## Work to complete
Each entry is to be retyped exactly as it appears, and each image is to be dropped.
===============
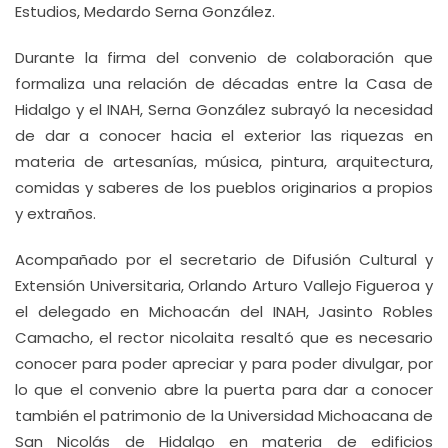
Estudios, Medardo Serna González.
Durante la firma del convenio de colaboración que
formaliza una relación de décadas entre la Casa de
Hidalgo y el INAH, Serna González subrayó la necesidad
de dar a conocer hacia el exterior las riquezas en
materia de artesanías, música, pintura, arquitectura,
comidas y saberes de los pueblos originarios a propios
y extraños.
Acompañado por el secretario de Difusión Cultural y
Extensión Universitaria, Orlando Arturo Vallejo Figueroa y
el delegado en Michoacán del INAH, Jasinto Robles
Camacho, el rector nicolaita resaltó que es necesario
conocer para poder apreciar y para poder divulgar, por
lo que el convenio abre la puerta para dar a conocer
también el patrimonio de la Universidad Michoacana de
San Nicolás de Hidalgo en materia de edificios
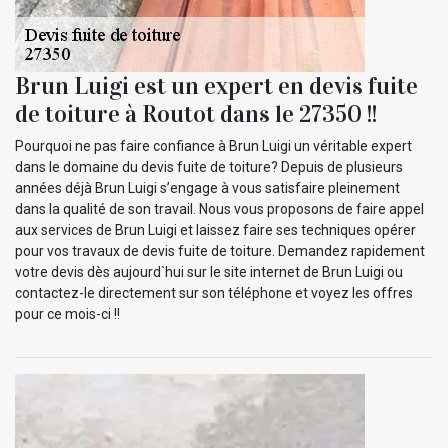
Brun Luigi est un expert en devis fuite
de toiture à Routot dans le 27350 !!
Pourquoi ne pas faire confiance à Brun Luigi un véritable expert
dans le domaine du devis fuite de toiture? Depuis de plusieurs
années déjà Brun Luigi s’engage à vous satisfaire pleinement
dans la qualité de son travail. Nous vous proposons de faire appel
aux services de Brun Luigi et laissez faire ses techniques opérer
pour vos travaux de devis fuite de toiture. Demandez rapidement
votre devis dès aujourd`hui sur le site internet de Brun Luigi ou
contactez-le directement sur son téléphone et voyez les offres
pour ce mois-ci !!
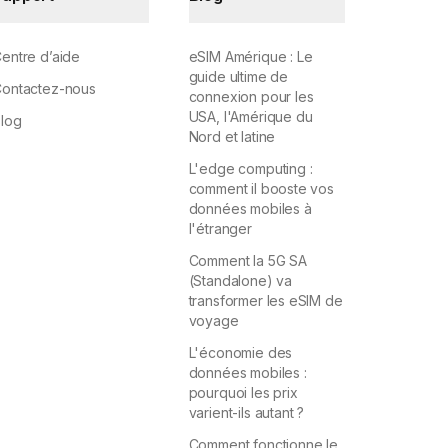
entre d’aide
eSIM Amérique : Le
guide ultime de
ontactez-nous
connexion pour les
USA, l'Amérique du
log
Nord et latine
L'edge computing :
comment il booste vos
données mobiles à
l'étranger
Comment la 5G SA
(Standalone) va
transformer les eSIM de
voyage
L'économie des
données mobiles :
pourquoi les prix
varient-ils autant ?
Comment fonctionne le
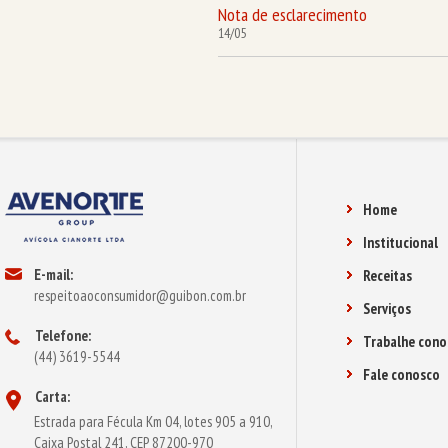
Nota de esclarecimento
14/05
Home
Institucional
E-mail:
Receitas
respeitoaoconsumidor@guibon.com.br
Serviços
Telefone:
Trabalhe cono
(44) 3619-5544
Fale conosco
Carta:
Estrada para Fécula Km 04, lotes 905 a 910,
Caixa Postal 241, CEP 87200-970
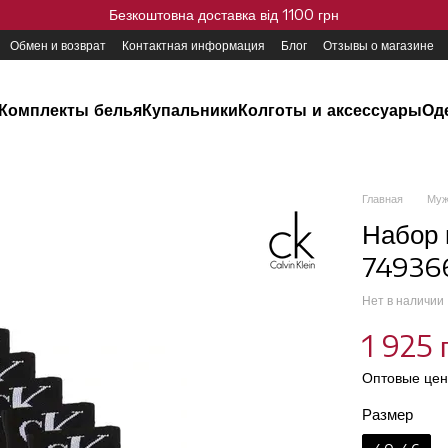
Безкоштовна доставка від 1100 грн
Обмен и возврат
Контактная информация
Блог
Отзывы о магазине
Комплекты белья
Купальники
Колготы и аксессуары
Од
Главная
Муж
Набор 
749366
Нет в наличии
1 925 
Оптовые цен
Размер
===============
## Answer for the task
Estudios, Medardo Serna González.
Durante la firma del convenio de colaboración que
formaliza una relación de décadas entre la Casa de
Hidalgo y el INAH, Serna González subrayó la necesidad
de dar a conocer hacia el exterior las riquezas en
materia de artesanías, música, pintura, arquitectura,
comidas y saberes de los pueblos originarios a propios
y extraños.
Acompañado por el secretario de Difusión Cultural y
Extensión Universitaria, Orlando Arturo Vallejo Figueroa y
el delegado en Michoacán del INAH, Jasinto Robles
Camacho, el rector nicolaita resaltó que es necesario
conocer para poder apreciar y para poder divulgar, por
lo que el convenio abre la puerta para dar a conocer
también el patrimonio de la Universidad Michoacana de
San Nicolás de Hidalgo en materia de edificios
Brun Luigi est un expert en devis fuite
de toiture à Routot dans le 27350 !!
Pourquoi ne pas faire confiance à Brun Luigi un véritable expert
dans le domaine du devis fuite de toiture? Depuis de plusieurs
années déjà Brun Luigi s’engage à vous satisfaire pleinement
dans la qualité de son travail. Nous vous proposons de faire appel
aux services de Brun Luigi et laissez faire ses techniques opérer
pour vos travaux de devis fuite de toiture. Demandez rapidement
votre devis dès aujourd`hui sur le site internet de Brun Luigi ou
contactez-le directement sur son téléphone et voyez les offres
pour ce mois-ci !!
entre d’aide
eSIM Amérique : Le
guide ultime de
ontactez-nous
connexion pour les
USA, l'Amérique du
log
Nord et latine
L'edge computing :
comment il booste vos
données mobiles à
l'étranger
Comment la 5G SA
(Standalone) va
transformer les eSIM de
voyage
L'économie des
données mobiles :
pourquoi les prix
varient-ils autant ?
Comment fonctionne le
Nota de esclarecimento
14/05
Home
Institucional
E-mail:
Receitas
respeitoaoconsumidor@guibon.com.br
Serviços
Telefone:
Trabalhe cono
(44) 3619-5544
Fale conosco
Carta:
Estrada para Fécula Km 04, lotes 905 a 910,
Caixa Postal 241, CEP 87200-970
Безкоштовна доставка від 1100 грн
Обмен и возврат
Контактная информация
Блог
Отзывы о магазине
Комплекты белья
Купальники
Колготы и аксессуары
Од
Главная
Муж
Набор 
749366
Нет в наличии
1 925 
Оптовые цен
Размер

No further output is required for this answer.